# Hybrid Catts



## papheteer (Jun 16, 2007)

I have been thinking of growing big-flowered cattleyas for sometime now. BLC's and LC's in particular. There are a few things that i wanna ask you growers out there though. Would a 430watt-SUnAgro HID be enough to give them the light that they need? Are these hybrids dependent of daylength to flower? Do they need cool temps and cool rests to flower? Some claim these flower twice a year? Is this the norm? Thanks in advance!


----------



## Rick (Jun 16, 2007)

Now this is blasphemy on a slipper site

More seriously I do have a handfull of hybrid and species catts (my wife loves the big pretty flowers). And they smell better than most Bulbophyllums. In general I think they are allot of boring foliage, and take up allot of space just to get 10 days of big showy blooms.

I find them pretty easy to grow in the GH, but several people in the society grow them under MH or sodium pressure lighting. They seem to like 3000 to 5000 fc, but not too much heat. The mini catts don't need as much light, and fit indoors better than the big boys.

In my GH I put the catts allong the walls where they get exposed to the brightest light, and also the extremes in temps. Most tend to bloom in spring to early summer (but many hybrids will bloom 2X/year), and can easily handle temps in the 50s during the winter. They may need this to inititiate blooms. They like fertilizer more than paphs, and I don't change my feeding or water schedule seasonally to get them to bloom. I don't know if the indoor growing crowd bothers to alter their light cycles to initiate blooming.


----------



## papheteer (Jun 16, 2007)

Thanks, Rick! that's most informative! I'm thinking of growing them S/h in hydroton. It's great to hear that u water them the same way all year. Coz ill the stuff i've read in books say they need definite rests in winter or they won't grow well, or bloom.


----------



## Rick (Jun 16, 2007)

I think that most of the hybrids are pretty easy (at least in the GH) and they are the most neglected of all my plants. One of the best Catt people in the US is in our society. You spend a weekend repotting for him, you go home with a Ryder truck full of divisions. I'm always scared to go over to his place because I can't leave without taking some too.

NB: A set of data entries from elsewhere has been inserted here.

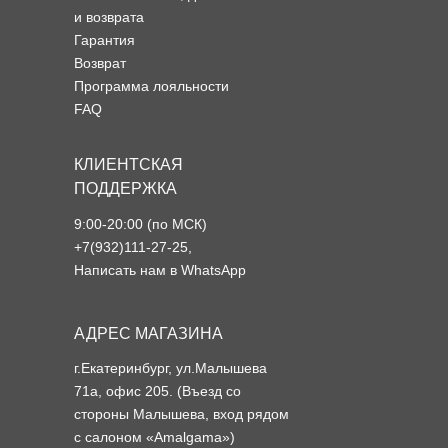
и возврата
Гарантия
Возврат
Программа лояльности
FAQ
КЛИЕНТСКАЯ
ПОДДЕРЖКА
9:00-20:00 (по МСК)
+7(932)111-27-25
,
Написать нам в WhatsApp
АДРЕС МАГАЗИНА
г.Екатеринбург, ул.Малышева
71а, офис 205. (Въезд со
стороны Малышева, вход рядом
с салоном «Amalgama»)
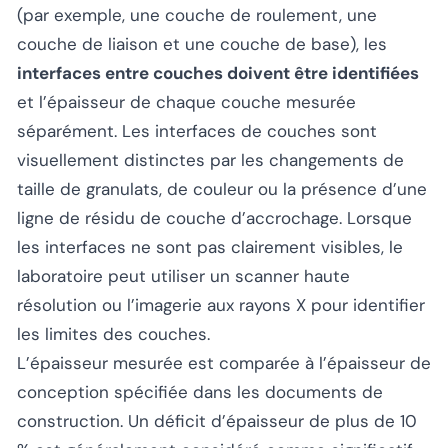
(par exemple, une couche de roulement, une
couche de liaison et une couche de base), les
interfaces entre couches doivent être identifiées
et l’épaisseur de chaque couche mesurée
séparément. Les interfaces de couches sont
visuellement distinctes par les changements de
taille de granulats, de couleur ou la présence d’une
ligne de résidu de couche d’accrochage. Lorsque
les interfaces ne sont pas clairement visibles, le
laboratoire peut utiliser un scanner haute
résolution ou l’imagerie aux rayons X pour identifier
les limites des couches.
L’épaisseur mesurée est comparée à l’épaisseur de
conception spécifiée dans les documents de
construction. Un déficit d’épaisseur de plus de 10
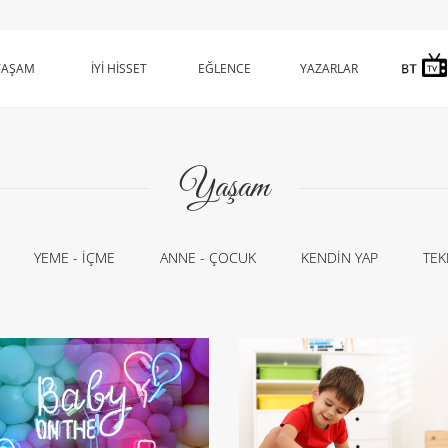
YAŞAM
İYİ HİSSET
EĞLENCE
YAZARLAR
Yaşam
YEME - İÇME
ANNE - ÇOCUK
KENDİN YAP
TEK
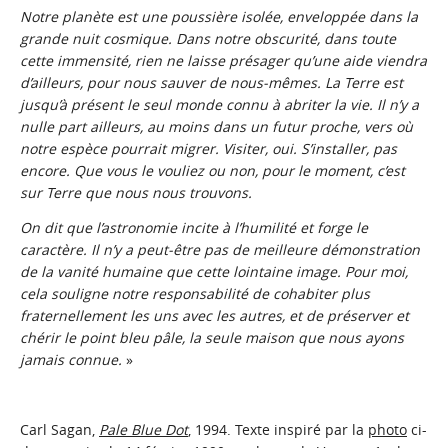
Notre planète est une poussière isolée, enveloppée dans la
grande nuit cosmique. Dans notre obscurité, dans toute
cette immensité, rien ne laisse présager qu’une aide viendra
d’ailleurs, pour nous sauver de nous-mêmes. La Terre est
jusqu’à présent le seul monde connu à abriter la vie. Il n’y a
nulle part ailleurs, au moins dans un futur proche, vers où
notre espèce pourrait migrer. Visiter, oui. S’installer, pas
encore. Que vous le vouliez ou non, pour le moment, c’est
sur Terre que nous nous trouvons.
On dit que l’astronomie incite à l’humilité et forge le
caractère. Il n’y a peut-être pas de meilleure démonstration
de la vanité humaine que cette lointaine image. Pour moi,
cela souligne notre responsabilité de cohabiter plus
fraternellement les uns avec les autres, et de préserver et
chérir le point bleu pâle, la seule maison que nous ayons
jamais connue.
»
Carl Sagan,
Pale Blue Dot
, 1994. Texte inspiré par la
photo
ci-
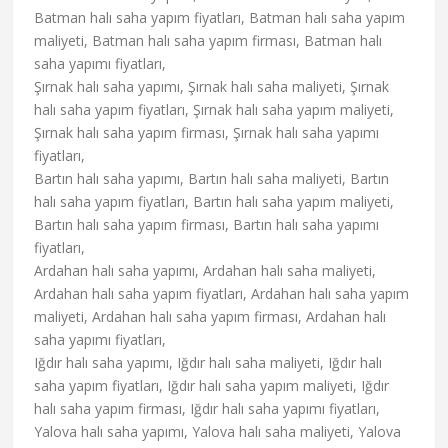
Batman halı saha yapım fiyatları, Batman halı saha yapım
maliyeti, Batman halı saha yapım firması, Batman halı
saha yapımı fiyatları,
Şırnak halı saha yapımı, Şırnak halı saha maliyeti, Şırnak
halı saha yapım fiyatları, Şırnak halı saha yapım maliyeti,
Şırnak halı saha yapım firması, Şırnak halı saha yapımı
fiyatları,
Bartın halı saha yapımı, Bartın halı saha maliyeti, Bartın
halı saha yapım fiyatları, Bartın halı saha yapım maliyeti,
Bartın halı saha yapım firması, Bartın halı saha yapımı
fiyatları,
Ardahan halı saha yapımı, Ardahan halı saha maliyeti,
Ardahan halı saha yapım fiyatları, Ardahan halı saha yapım
maliyeti, Ardahan halı saha yapım firması, Ardahan halı
saha yapımı fiyatları,
Iğdır halı saha yapımı, Iğdır halı saha maliyeti, Iğdır halı
saha yapım fiyatları, Iğdır halı saha yapım maliyeti, Iğdır
halı saha yapım firması, Iğdır halı saha yapımı fiyatları,
Yalova halı saha yapımı, Yalova halı saha maliyeti, Yalova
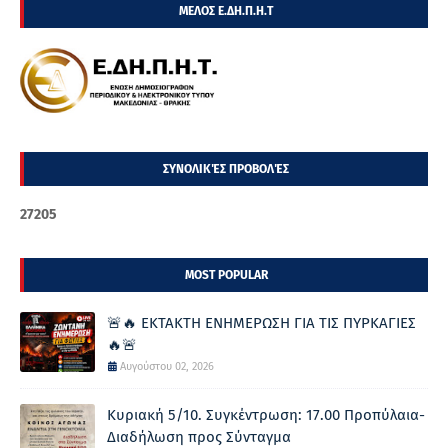
ΜΕΛΟΣ Ε.ΔΗ.Π.Η.Τ
ΣΥΝΟΛΙΚΈΣ ΠΡΟΒΟΛΈΣ
2
7
2
0
5
MOST POPULAR
🚨🔥 ΕΚΤΑΚΤΗ ΕΝΗΜΕΡΩΣΗ ΓΙΑ ΤΙΣ ΠΥΡΚΑΓΙΕΣ
🔥🚨
Αυγούστου 02, 2026
Κυριακή 5/10. Συγκέντρωση: 17.00 Προπύλαια-
Διαδήλωση προς Σύνταγμα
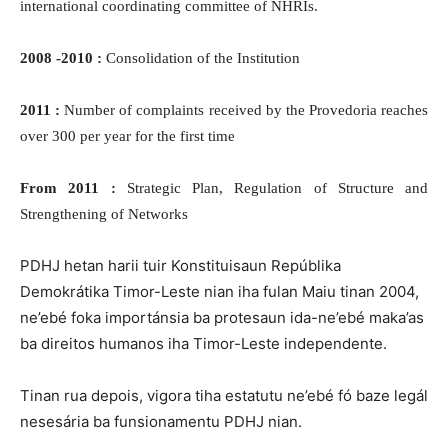
international coordinating committee of NHRIs.
2008 -2010 :
Consolidation of the Institution
2011 :
Number of complaints received by the Provedoria reaches
over 300 per year for the first time
From 2011 :
Strategic Plan, Regulation of Structure and
Strengthening of Networks
PDHJ hetan harii tuir Konstituisaun Repúblika
Demokrátika Timor-Leste nian iha fulan Maiu tinan 2004,
ne’ebé foka importánsia ba protesaun ida-ne’ebé maka’as
ba direitos humanos iha Timor-Leste independente.
Tinan rua depois, vigora tiha estatutu ne’ebé fó baze legál
nesesária ba funsionamentu PDHJ nian.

If I get busy I've been known to leave them in the courtyard, toss a couple of handfuls of CHC in the pot, and forget them for a couple of weeks. When I come back, they are rooted! Semi hydro may be too wet for them, but may be fine if you air humidity is low. I grow some species like vandas, mounted or in baskets with virtually no potting mix at all. Most of the potted ones grow roots outside of the potts. Some go down through my benches in the GH, and pick up some of the cool damp air circulating there. Keep in mind that the hybrids are based on species that are often found High up in the canopy and they dry out very quickly after the rains, and the airflow is very high.

If I run out of fertilizer on my Sunday rounds they don't get any and may skip a week or two. But if I see sheaths I usually make sure they get fed.

They do seem to be magnets for scale and mealy bugs so be prepared for that.


----------